子供の頃に、ジャングルに遊びに行くと親に言って、出かけた目的地はいつも海岸堤防下。浅くて綺麗な流れがあり、その両側を海岸性の木々が覆う。
高校の地理の時間に、自分たちが子供の頃から遊んだジャングルはラグーンの地形が残されている所だと教えられた。

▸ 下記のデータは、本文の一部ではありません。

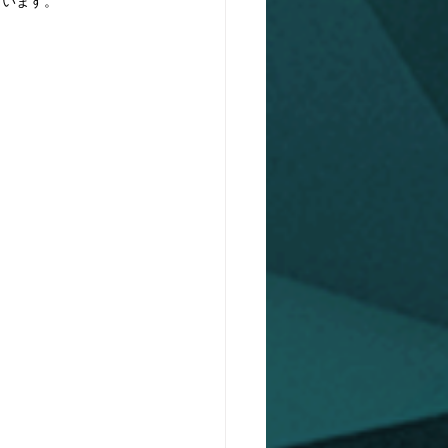
ています。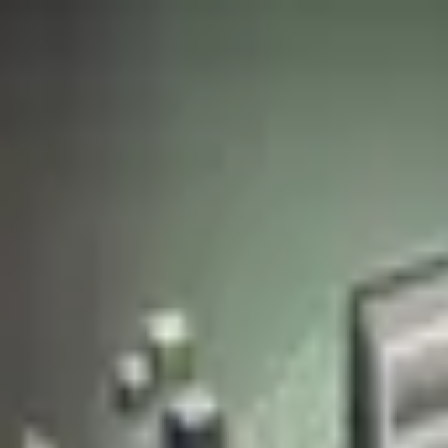
 쉽게 정리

ラグーンの面影が残る当時の風景は、田中川干潟を除くとほとんど無いと言ってよい。
この日、田中川干潟から遠くない場所で、子供の頃に遊んだ風景とよく似た印象を受けるスポットを見つけた。
ナワシログミ、ネズミモチと並んでヤブニッケイが自生していた。
このあたりにヤブニッケイが自生していることを初めて知った。
そのヤブニッケイの葉に虫こぶを見つけた。
ニッケイトガリキジラミがヤブニッケイの葉脈に沿ってつくる虫こぶで、ニッケイハミャクイボフシという。幼虫は葉裏の窪みに一匹づつ張り付いていて、春に羽化するらしい。
ラグーンの流れはドブ川となってしまったが、植生の残るスポットの発見がささやかな幸せを感じさせた。